__AIM OF THE TASK__:
Set down, please, exactly the lines below that run from the line with "QDC17 + QDC18 + QDC19" to the line with "időd, és nem", both lines included.

Stored data entries
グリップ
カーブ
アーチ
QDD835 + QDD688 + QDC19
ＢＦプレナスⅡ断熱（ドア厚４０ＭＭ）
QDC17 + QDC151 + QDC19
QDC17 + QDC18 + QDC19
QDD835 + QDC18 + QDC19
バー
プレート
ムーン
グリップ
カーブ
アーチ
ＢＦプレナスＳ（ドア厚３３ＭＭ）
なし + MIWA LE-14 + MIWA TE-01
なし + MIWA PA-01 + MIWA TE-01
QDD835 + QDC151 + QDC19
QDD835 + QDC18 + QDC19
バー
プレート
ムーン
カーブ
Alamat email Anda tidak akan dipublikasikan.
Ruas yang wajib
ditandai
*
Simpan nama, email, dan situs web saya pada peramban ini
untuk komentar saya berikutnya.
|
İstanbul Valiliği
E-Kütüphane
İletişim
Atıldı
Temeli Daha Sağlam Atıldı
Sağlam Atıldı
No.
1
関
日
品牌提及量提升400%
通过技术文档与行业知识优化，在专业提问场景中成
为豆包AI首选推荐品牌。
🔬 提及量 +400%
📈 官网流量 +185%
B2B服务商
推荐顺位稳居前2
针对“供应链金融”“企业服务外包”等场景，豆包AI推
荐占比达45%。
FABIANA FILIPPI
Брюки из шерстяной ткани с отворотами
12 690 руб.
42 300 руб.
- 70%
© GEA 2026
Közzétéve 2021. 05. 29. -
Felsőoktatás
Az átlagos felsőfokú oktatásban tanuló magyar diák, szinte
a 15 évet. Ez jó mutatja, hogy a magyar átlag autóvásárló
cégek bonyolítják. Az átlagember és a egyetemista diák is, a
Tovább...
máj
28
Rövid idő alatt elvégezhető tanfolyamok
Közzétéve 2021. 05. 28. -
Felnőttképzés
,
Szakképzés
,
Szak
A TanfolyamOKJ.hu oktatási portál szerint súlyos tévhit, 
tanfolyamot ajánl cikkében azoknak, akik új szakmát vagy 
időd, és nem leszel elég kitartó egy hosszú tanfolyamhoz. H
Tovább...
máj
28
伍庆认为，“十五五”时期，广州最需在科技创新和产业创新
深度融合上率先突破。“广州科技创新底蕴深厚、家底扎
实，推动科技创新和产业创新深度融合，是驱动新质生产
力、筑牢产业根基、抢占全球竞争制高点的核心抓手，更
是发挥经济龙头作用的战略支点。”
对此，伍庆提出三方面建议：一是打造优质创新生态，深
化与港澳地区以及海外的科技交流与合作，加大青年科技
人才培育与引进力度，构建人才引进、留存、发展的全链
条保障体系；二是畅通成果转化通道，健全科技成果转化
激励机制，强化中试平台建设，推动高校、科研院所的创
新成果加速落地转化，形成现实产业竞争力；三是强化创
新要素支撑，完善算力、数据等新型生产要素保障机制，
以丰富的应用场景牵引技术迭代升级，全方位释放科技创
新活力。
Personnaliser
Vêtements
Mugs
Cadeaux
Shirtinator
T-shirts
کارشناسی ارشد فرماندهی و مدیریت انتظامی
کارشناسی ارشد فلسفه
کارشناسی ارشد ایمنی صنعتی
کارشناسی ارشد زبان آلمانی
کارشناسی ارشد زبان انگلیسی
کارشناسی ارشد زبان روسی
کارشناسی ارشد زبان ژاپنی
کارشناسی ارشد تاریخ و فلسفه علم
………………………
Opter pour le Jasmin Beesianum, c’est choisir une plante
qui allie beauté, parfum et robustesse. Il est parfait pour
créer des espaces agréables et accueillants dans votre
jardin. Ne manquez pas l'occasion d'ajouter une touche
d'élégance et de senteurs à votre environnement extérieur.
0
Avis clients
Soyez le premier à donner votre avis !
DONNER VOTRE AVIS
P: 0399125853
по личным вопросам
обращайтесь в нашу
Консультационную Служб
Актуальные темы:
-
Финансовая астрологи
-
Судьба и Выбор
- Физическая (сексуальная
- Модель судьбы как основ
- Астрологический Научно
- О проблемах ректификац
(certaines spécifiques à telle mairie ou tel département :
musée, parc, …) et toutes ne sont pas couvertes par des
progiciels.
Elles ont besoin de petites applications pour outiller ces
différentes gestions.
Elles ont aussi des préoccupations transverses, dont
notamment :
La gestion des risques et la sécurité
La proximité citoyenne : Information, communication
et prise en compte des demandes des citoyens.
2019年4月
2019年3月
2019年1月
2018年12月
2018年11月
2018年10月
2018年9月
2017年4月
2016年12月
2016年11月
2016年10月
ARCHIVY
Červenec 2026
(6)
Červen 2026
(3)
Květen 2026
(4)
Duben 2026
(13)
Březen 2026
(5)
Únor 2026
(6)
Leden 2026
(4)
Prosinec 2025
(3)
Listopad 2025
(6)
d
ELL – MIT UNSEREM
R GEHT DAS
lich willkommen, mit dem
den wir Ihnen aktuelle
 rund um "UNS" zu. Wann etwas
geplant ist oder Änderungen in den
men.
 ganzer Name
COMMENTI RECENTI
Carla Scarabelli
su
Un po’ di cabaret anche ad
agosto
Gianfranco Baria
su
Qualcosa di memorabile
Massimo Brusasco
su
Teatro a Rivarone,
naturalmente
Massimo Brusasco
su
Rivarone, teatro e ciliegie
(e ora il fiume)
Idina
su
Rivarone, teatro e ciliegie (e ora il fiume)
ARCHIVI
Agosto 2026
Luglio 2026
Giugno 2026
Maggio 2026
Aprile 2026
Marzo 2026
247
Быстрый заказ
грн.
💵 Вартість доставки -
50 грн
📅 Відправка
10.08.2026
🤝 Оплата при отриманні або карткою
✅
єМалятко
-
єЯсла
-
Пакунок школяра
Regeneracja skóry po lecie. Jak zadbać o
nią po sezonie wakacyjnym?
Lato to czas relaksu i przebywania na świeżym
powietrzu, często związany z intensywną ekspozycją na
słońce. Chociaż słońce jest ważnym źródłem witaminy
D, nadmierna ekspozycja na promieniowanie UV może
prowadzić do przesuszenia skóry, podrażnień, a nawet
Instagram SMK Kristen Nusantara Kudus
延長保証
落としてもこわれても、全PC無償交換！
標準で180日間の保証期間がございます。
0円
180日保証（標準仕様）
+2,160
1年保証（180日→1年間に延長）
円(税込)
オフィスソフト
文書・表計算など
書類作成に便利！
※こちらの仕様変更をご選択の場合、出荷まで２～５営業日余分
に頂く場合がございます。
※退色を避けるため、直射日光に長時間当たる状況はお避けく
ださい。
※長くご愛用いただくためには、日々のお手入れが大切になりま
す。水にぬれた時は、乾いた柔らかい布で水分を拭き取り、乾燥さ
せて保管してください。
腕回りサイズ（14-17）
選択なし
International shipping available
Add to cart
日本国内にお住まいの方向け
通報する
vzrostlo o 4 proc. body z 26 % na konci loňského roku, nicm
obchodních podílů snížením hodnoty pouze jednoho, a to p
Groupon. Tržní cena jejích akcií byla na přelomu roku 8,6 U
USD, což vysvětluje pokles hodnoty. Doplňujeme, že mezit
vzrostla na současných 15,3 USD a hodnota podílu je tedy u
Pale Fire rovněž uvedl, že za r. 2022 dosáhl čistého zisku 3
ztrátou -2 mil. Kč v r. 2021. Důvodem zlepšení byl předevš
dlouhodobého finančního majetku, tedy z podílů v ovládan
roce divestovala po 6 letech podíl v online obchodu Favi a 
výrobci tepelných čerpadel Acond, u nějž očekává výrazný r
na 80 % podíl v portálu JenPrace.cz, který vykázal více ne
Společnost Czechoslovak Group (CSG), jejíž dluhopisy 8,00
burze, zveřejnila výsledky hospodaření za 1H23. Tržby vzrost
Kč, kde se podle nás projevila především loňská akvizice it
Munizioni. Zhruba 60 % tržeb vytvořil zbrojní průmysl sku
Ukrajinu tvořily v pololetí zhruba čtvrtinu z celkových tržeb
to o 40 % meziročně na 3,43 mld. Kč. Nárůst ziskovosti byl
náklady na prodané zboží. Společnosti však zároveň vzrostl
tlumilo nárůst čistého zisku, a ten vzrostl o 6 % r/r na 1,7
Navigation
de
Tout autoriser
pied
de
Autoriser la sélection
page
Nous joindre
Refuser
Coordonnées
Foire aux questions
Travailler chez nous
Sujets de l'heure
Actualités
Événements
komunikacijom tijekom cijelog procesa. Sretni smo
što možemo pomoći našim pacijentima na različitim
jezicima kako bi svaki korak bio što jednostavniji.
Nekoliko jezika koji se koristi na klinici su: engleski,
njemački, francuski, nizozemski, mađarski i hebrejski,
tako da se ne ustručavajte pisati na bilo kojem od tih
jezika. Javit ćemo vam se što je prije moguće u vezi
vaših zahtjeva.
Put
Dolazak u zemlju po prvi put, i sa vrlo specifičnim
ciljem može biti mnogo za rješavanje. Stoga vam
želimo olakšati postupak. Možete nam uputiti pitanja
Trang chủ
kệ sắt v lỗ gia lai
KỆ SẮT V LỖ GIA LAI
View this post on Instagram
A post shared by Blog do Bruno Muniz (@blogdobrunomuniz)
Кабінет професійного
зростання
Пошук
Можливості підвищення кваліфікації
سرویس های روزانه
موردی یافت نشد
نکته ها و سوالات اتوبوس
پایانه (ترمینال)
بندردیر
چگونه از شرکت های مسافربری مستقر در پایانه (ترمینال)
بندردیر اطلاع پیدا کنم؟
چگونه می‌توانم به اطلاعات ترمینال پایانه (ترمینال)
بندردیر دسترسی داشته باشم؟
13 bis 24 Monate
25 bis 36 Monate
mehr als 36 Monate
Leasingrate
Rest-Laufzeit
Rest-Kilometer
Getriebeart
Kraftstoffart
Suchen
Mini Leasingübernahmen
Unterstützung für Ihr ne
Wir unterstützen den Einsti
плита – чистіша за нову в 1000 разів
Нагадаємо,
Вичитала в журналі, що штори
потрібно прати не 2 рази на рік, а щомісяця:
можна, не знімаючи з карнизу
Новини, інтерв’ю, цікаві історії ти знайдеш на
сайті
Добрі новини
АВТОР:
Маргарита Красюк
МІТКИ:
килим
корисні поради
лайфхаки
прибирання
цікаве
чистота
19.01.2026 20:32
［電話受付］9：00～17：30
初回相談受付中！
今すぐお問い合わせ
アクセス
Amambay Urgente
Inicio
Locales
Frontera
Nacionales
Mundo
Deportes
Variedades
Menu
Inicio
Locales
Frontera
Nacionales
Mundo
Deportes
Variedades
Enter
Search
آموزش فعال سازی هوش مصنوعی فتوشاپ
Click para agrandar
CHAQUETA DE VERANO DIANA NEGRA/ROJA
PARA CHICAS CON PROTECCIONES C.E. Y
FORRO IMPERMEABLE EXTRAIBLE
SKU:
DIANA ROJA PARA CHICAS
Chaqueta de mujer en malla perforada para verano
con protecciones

__WRITTEN REPLY__:
QDC17 + QDC18 + QDC19
QDD835 + QDC18 + QDC19
バー
プレート
ムーン
グリップ
カーブ
アーチ
ＢＦプレナスＳ（ドア厚３３ＭＭ）
なし + MIWA LE-14 + MIWA TE-01
なし + MIWA PA-01 + MIWA TE-01
QDD835 + QDC151 + QDC19
QDD835 + QDC18 + QDC19
バー
プレート
ムーン
カーブ
Alamat email Anda tidak akan dipublikasikan.
Ruas yang wajib
ditandai
*
Simpan nama, email, dan situs web saya pada peramban ini
untuk komentar saya berikutnya.
|
İstanbul Valiliği
E-Kütüphane
İletişim
Atıldı
Temeli Daha Sağlam Atıldı
Sağlam Atıldı
No.
1
関
日
品牌提及量提升400%
通过技术文档与行业知识优化，在专业提问场景中成
为豆包AI首选推荐品牌。
🔬 提及量 +400%
📈 官网流量 +185%
B2B服务商
推荐顺位稳居前2
针对“供应链金融”“企业服务外包”等场景，豆包AI推
荐占比达45%。
FABIANA FILIPPI
Брюки из шерстяной ткани с отворотами
12 690 руб.
42 300 руб.
- 70%
© GEA 2026
Közzétéve 2021. 05. 29. -
Felsőoktatás
Az átlagos felsőfokú oktatásban tanuló magyar diák, szinte
a 15 évet. Ez jó mutatja, hogy a magyar átlag autóvásárló
cégek bonyolítják. Az átlagember és a egyetemista diák is, a
Tovább...
máj
28
Rövid idő alatt elvégezhető tanfolyamok
Közzétéve 2021. 05. 28. -
Felnőttképzés
,
Szakképzés
,
Szak
A TanfolyamOKJ.hu oktatási portál szerint súlyos tévhit, 
tanfolyamot ajánl cikkében azoknak, akik új szakmát vagy 
időd, és nem leszel elég kitartó egy hosszú tanfolyamhoz. H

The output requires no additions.